[Input for this task Boundary: Start]
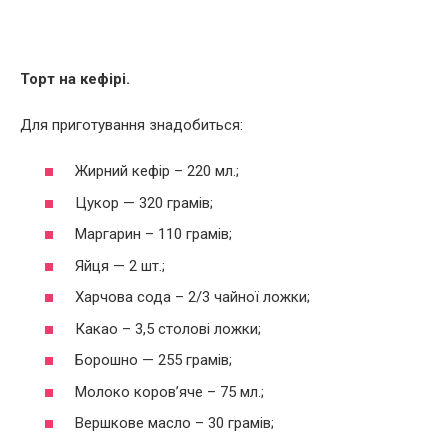
Торт на кефірі.
Для приготування знадобиться:
Жирний кефір – 220 мл.;
Цукор — 320 грамів;
Маргарин – 110 грамів;
Яйця — 2 шт.;
Харчова сода – 2/3 чайної ложки;
Какао – 3,5 столові ложки;
Борошно — 255 грамів;
Молоко коров’яче – 75 мл.;
Вершкове масло – 30 грамів;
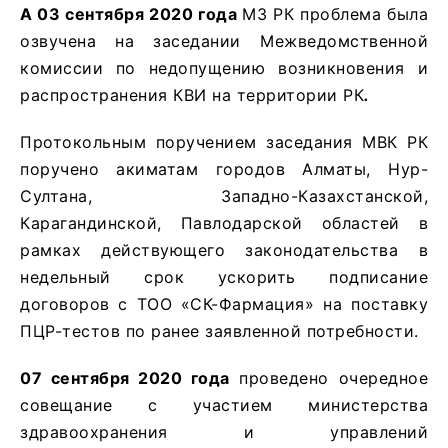
А 03 сентября 2020 года
МЗ РК проблема была
озвучена на заседании Межведомственной
комиссии по недопущению возникновения и
распространения КВИ на территории РК
.
Протокольным поручением заседания МВК РК
поручено акиматам городов Алматы, Нур-
Султана, Западно-Казахстанской,
Карагандинской, Павлодарской областей в
рамках действующего законодательства в
недельный срок ускорить подписание
договоров с ТОО «СК-Фармация» на поставку
ПЦР-тестов по ранее заявленной потребности.
07 сентября 2020 года
проведено очередное
совещание с участием министерства
здравоохранения и управлений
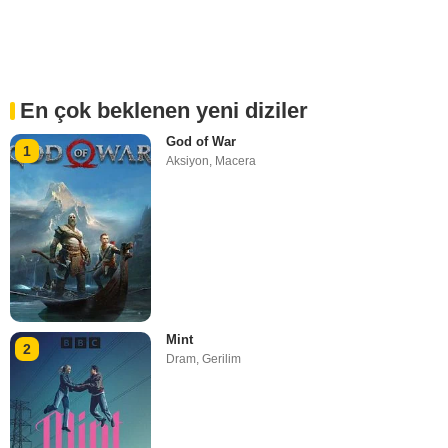
En çok beklenen yeni diziler
God of War
1
Aksiyon
,
Macera
Mint
2
Dram
,
Gerilim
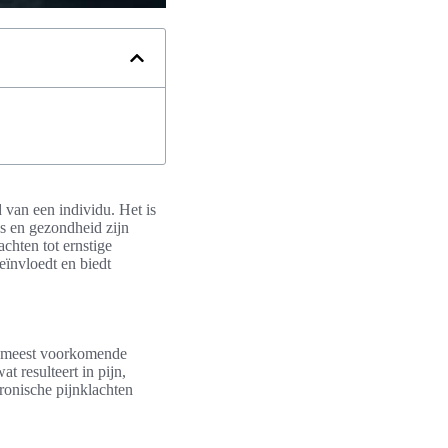
 van een individu. Het is
ss en gezondheid zijn
chten tot ernstige
eïnvloedt en biedt
de meest voorkomende
t resulteert in pijn,
hronische pijnklachten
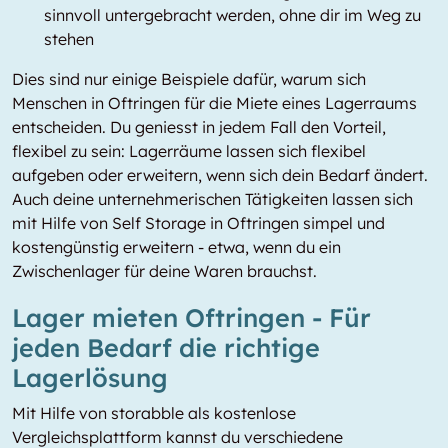
sinnvoll untergebracht werden, ohne dir im Weg zu
stehen
Dies sind nur einige Beispiele dafür, warum sich
Menschen in Oftringen für die Miete eines Lagerraums
entscheiden. Du geniesst in jedem Fall den Vorteil,
flexibel zu sein: Lagerräume lassen sich flexibel
aufgeben oder erweitern, wenn sich dein Bedarf ändert.
Auch deine unternehmerischen Tätigkeiten lassen sich
mit Hilfe von Self Storage in Oftringen simpel und
kostengünstig erweitern - etwa, wenn du ein
Zwischenlager für deine Waren brauchst.
Lager mieten Oftringen - Für
jeden Bedarf die richtige
Lagerlösung
Mit Hilfe von storabble als kostenlose
Vergleichsplattform kannst du verschiedene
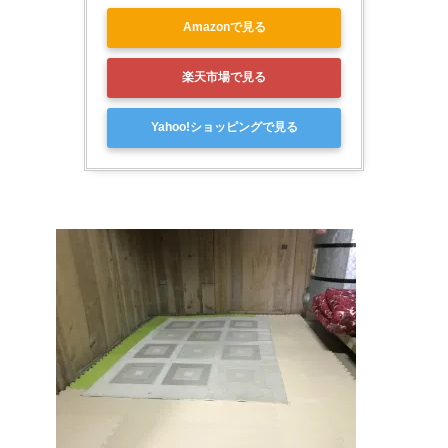
Amazonで見る
楽天市場で見る
Yahoo!ショッピングで見る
[Input for this task Boundary: End]
§ Problem requirements
Give the data above again exactly. Leave the pictures out.

§ Task result
Торт на кефірі.
Для приготування знадобиться:
Жирний кефір – 220 мл.;
Цукор — 320 грамів;
Маргарин – 110 грамів;
Яйця — 2 шт.;
Харчова сода – 2/3 чайної ложки;
Какао – 3,5 столові ложки;
Борошно — 255 грамів;
Молоко коров’яче – 75 мл.;
Вершкове масло – 30 грамів;
А 03 сентября 2020 года
МЗ РК проблема была
озвучена на заседании Межведомственной
комиссии по недопущению возникновения и
распространения КВИ на территории РК
.
Протокольным поручением заседания МВК РК
поручено акиматам городов Алматы, Нур-
Султана, Западно-Казахстанской,
Карагандинской, Павлодарской областей в
рамках действующего законодательства в
недельный срок ускорить подписание
договоров с ТОО «СК-Фармация» на поставку
ПЦР-тестов по ранее заявленной потребности.
07 сентября 2020 года
проведено очередное
совещание с участием министерства
здравоохранения и управлений
En çok beklenen yeni diziler
God of War
1
Aksiyon
,
Macera
Mint
2
Dram
,
Gerilim
 van een individu. Het is
ss en gezondheid zijn
chten tot ernstige
eïnvloedt en biedt
de meest voorkomende
t resulteert in pijn,
hronische pijnklachten
sinnvoll untergebracht werden, ohne dir im Weg zu
stehen
Dies sind nur einige Beispiele dafür, warum sich
Menschen in Oftringen für die Miete eines Lagerraums
entscheiden. Du geniesst in jedem Fall den Vorteil,
flexibel zu sein: Lagerräume lassen sich flexibel
aufgeben oder erweitern, wenn sich dein Bedarf ändert.
Auch deine unternehmerischen Tätigkeiten lassen sich
mit Hilfe von Self Storage in Oftringen simpel und
kostengünstig erweitern - etwa, wenn du ein
Zwischenlager für deine Waren brauchst.
Lager mieten Oftringen - Für
jeden Bedarf die richtige
Lagerlösung
Mit Hilfe von storabble als kostenlose
Vergleichsplattform kannst du verschiedene
Amazonで見る
楽天市場で見る
Yahoo!ショッピングで見る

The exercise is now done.